Skip to content

Working with data in files

Objective

The objective of this exercise is to teach you how to provide files as input to your job, and get output as files back from your job.

Data Movement

So far, we've done really simple examples where the entire input to the program is just on the command-line. What do you do if you have data files to deal with?

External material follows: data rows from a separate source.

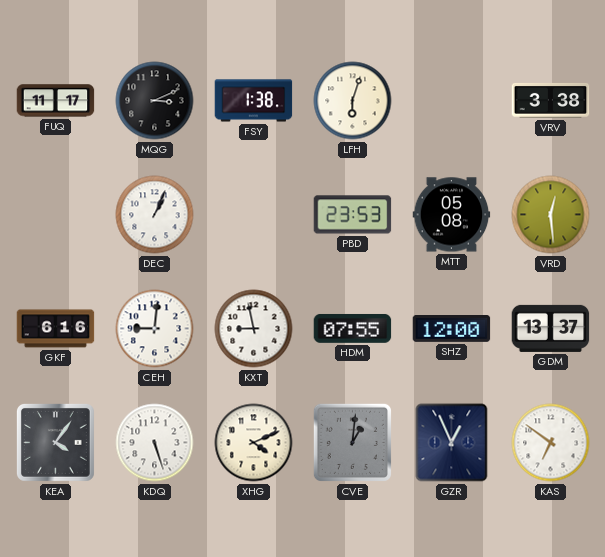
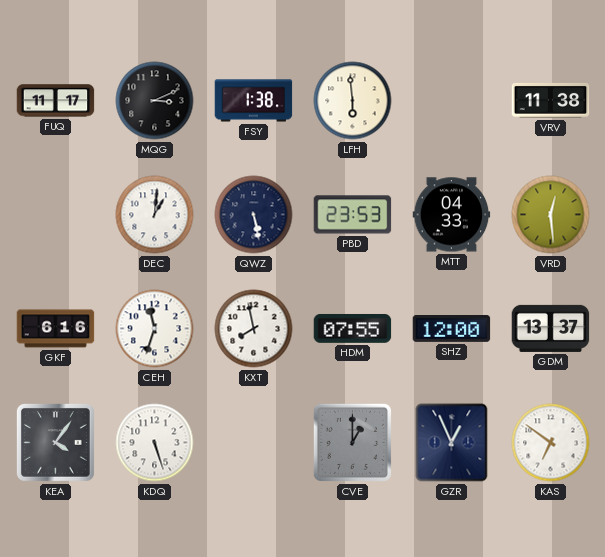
LFH: 6:03 -> 5:59
VRV: 3:38 -> 11:38
DEC: 1:04 -> 1:01
QWZ: none -> 5:28
MTT: 05:08 -> 04:33
CEH: 9:01 -> 11:33
KXT: 8:58 -> 7:58
XHG: 4:11 -> none
CVE: 1:01 -> 1:00
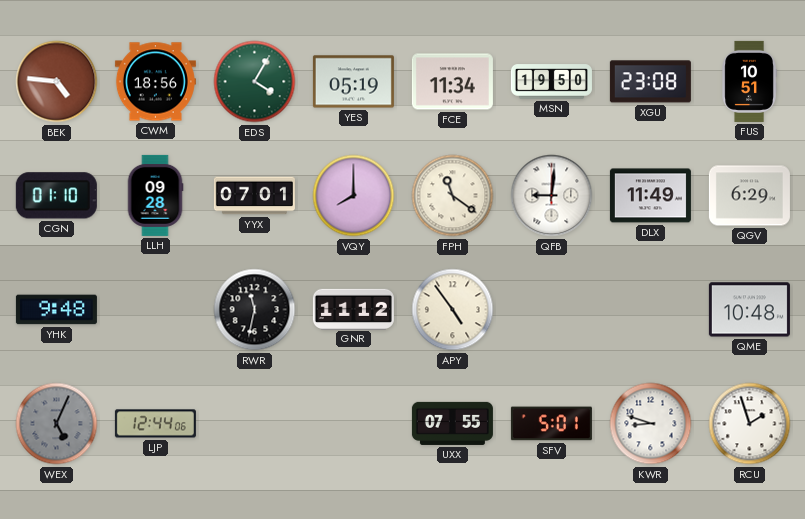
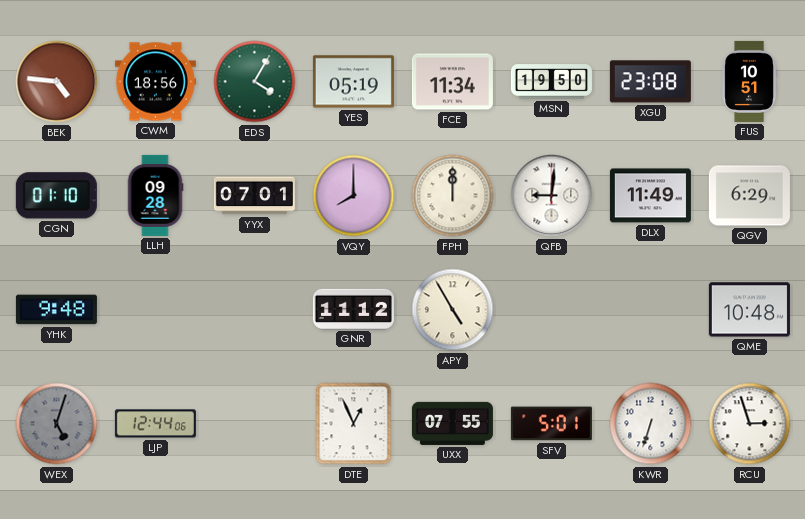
FPH: 11:21 -> 12:00
RWR: 11:32 -> none
APY: 4:54 -> 4:55
WEX: 5:04 -> 5:03
DTE: none -> 12:56
KWR: 8:48 -> 6:33
RCU: 1:57 -> 2:57
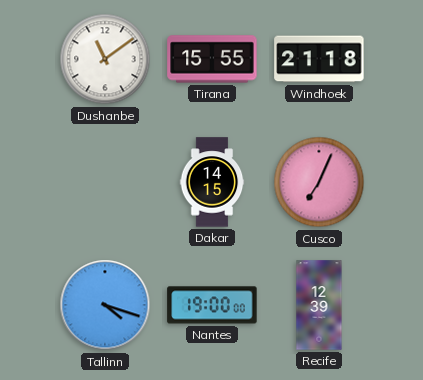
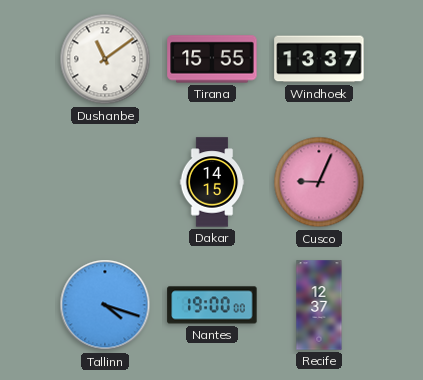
Windhoek: 21:18 -> 13:37
Cusco: 7:04 -> 9:04
Recife: 12:39 -> 12:37
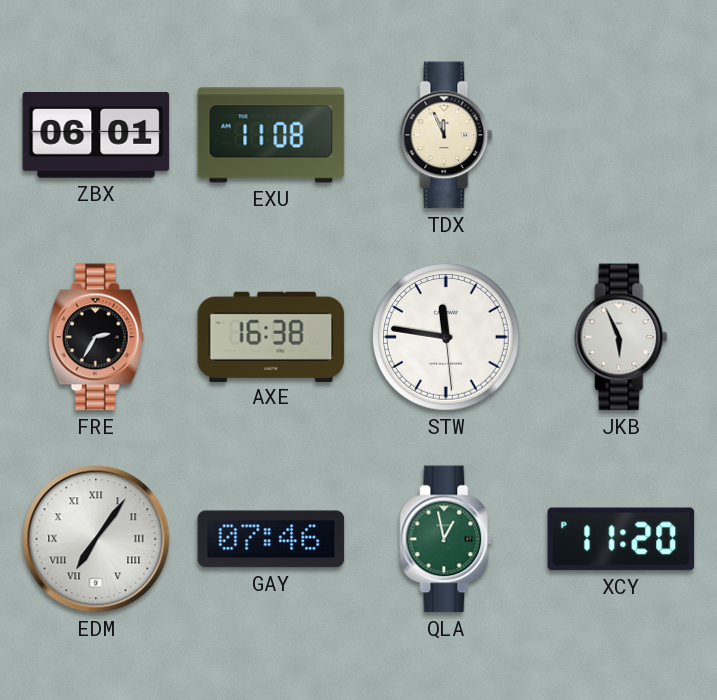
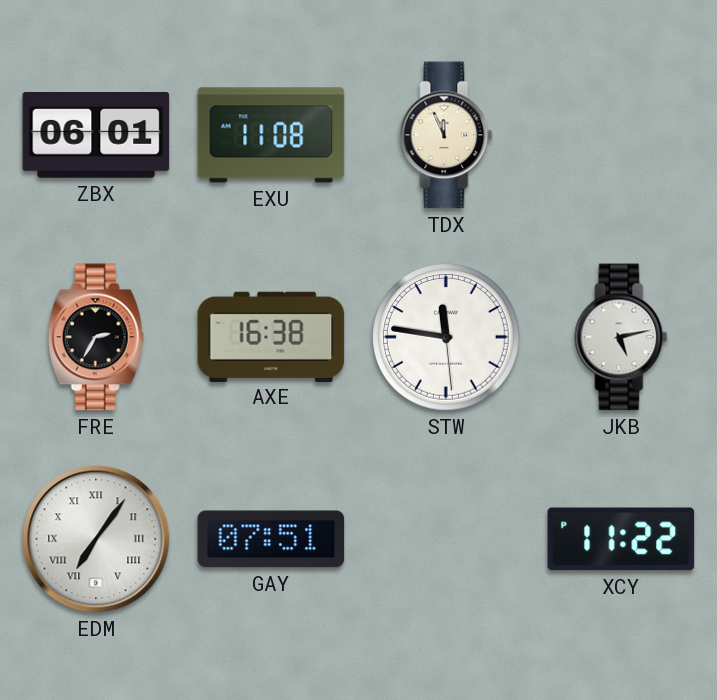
JKB: 5:56 -> 5:13
GAY: 07:46 -> 07:51
QLA: 12:58 -> none
XCY: 11:20 -> 11:22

Let's walk through a short example.

First, let's make a program, call it analyze.sh that analyzes a text file that it is provided on the command-line.

#!/bin/sh

if [ $# -ne 1 ]; then
    echo "Usage: analyze.sh <filename>"
    exit 1
fi

echo "About to do a deep analysis of $1..."
echo "First, we convert it to all upper case (see $1.upper)"
tr "[:lower:]" "[:upper:]" < $1 > $1.upper

echo "Next, we find the 10 most common words (see $1.10)"
cat $1 | tr "[:upper:]" "[:lower:]" | tr -cs "[:alpha:]" "\n" | sort | uniq -c | sort --key=1,7 -n -r  | head -10 > $1.10

sleep 5

You also need a file to analyze. Put the following text into a file called gettysburg.

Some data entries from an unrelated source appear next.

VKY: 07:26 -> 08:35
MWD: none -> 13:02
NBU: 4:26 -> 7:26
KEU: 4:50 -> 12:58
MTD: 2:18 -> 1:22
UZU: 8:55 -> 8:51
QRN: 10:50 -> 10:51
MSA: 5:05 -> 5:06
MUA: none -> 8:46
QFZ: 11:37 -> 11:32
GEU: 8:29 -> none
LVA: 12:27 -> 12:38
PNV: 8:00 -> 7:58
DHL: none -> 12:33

Four score and seven years ago our fathers brought forth on this
continent, a new nation, conceived in Liberty, and dedicated to the
proposition that all men are created equal.

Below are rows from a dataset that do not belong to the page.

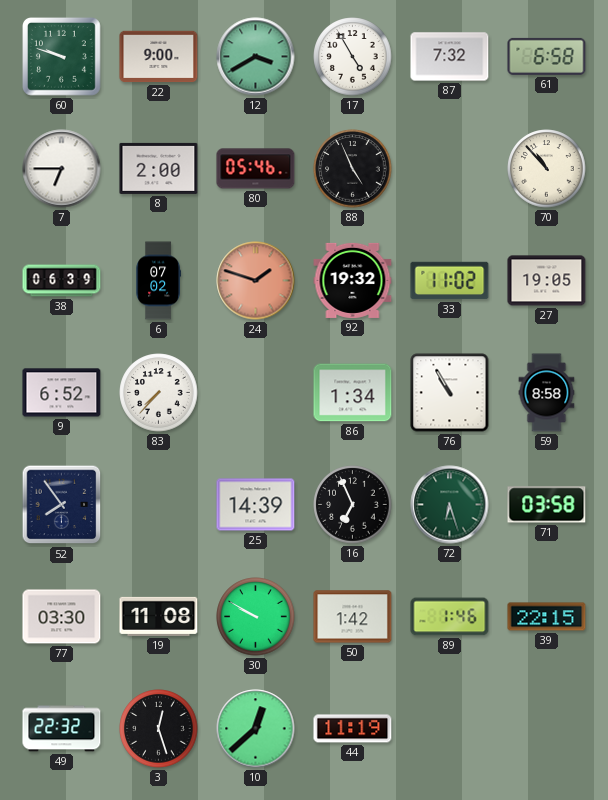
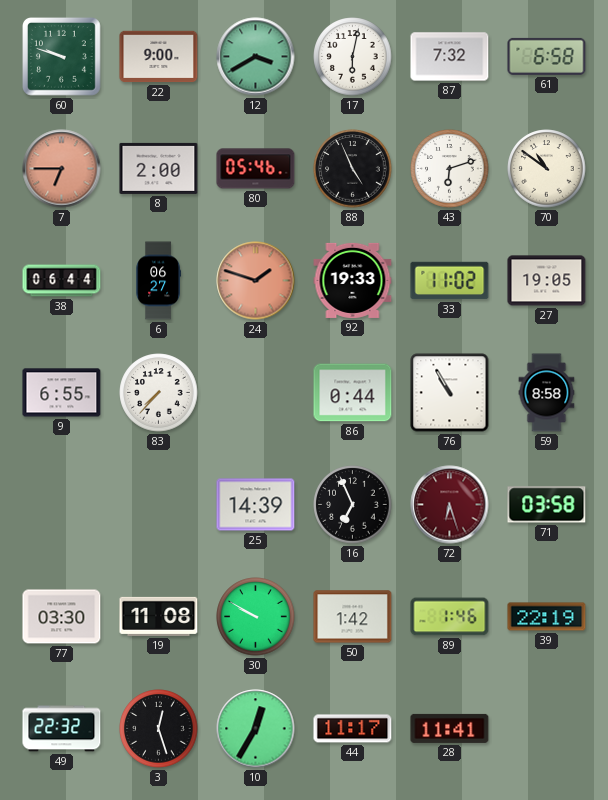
17: 4:55 -> 6:02
7 dial: white -> salmon
43: none -> 6:12
70: 10:53 -> 10:51
38: 06:39 -> 06:44
6: 07:02 -> 06:27
92: 19:32 -> 19:33
9: 6:52 -> 6:55
86: 1:34 -> 0:44
52: 7:54 -> none
72 dial: green -> burgundy
39: 22:15 -> 22:19
10: 12:38 -> 12:35
44: 11:19 -> 11:17
28: none -> 11:41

Now we are engaged in a great civil war, testing whether that nation,
or any nation so conceived and so dedicated, can long endure. We are
met on a great battle-field of that war. We have come to dedicate a
portion of that field, as a final resting place for those who here
gave their lives that that nation might live. It is altogether fitting
and proper that we should do this.

But, in a larger sense, we can not dedicate -- we can not consecrate
-- we can not hallow -- this ground. The brave men, living and dead,
who struggled here, have consecrated it, far above our poor power to
add or detract. The world will little note, nor long remember what we
say here, but it can never forget what they did here. It is for us the
living, rather, to be dedicated here to the unfinished work which they
who fought here have thus far so nobly advanced. It is rather for us
to be here dedicated to the great task remaining before us -- that
from these honored dead we take increased devotion to that cause for
which they gave the last full measure of devotion -- that we here
highly resolve that these dead shall not have died in vain -- that
this nation, under God, shall have a new birth of freedom -- and that
government of the people, by the people, for the people, shall not
perish from the earth.

Our submit file looks nearly identical to what we had before, except for the one line that specifies the data file to transfer. Put the following text into a file called submit.speech.

Universe        = vanilla
Executable      = analyze.sh
Output          = analyze.out
Error           = analyze.error
Log             = analyze.log
Arguments       = gettysburg
ShouldTransferFiles = Yes
WhenToTransferOutput = ON_EXIT
transfer_input_files = gettysburg
queue 

Notice that you just had to specify the input files and not the output files. Condor will automatically transfer back any new files, so you don't have to worry about it. Nifty, huh?

Now run the job.

$ condor_submit submit.speech
Submitting job(s).
1 job(s) submitted to cluster 37.

$ ls -lh gettys*
-rw-rw-r--. 1 kagross kagross 1.5K Aug 18 15:41 gettysburg
-rw-r--r--. 1 kagross kagross  120 Aug 18 15:42 gettysburg.10
-rw-r--r--. 1 kagross kagross 1.5K Aug 18 15:42 gettysburg.upper

You got your files! Check them out--do they look okay?

On your own

Create several text files, then submit jobs (preferably from a single submit file) to analyze each of them. If you're at a loss to create some text files, here are a few for you.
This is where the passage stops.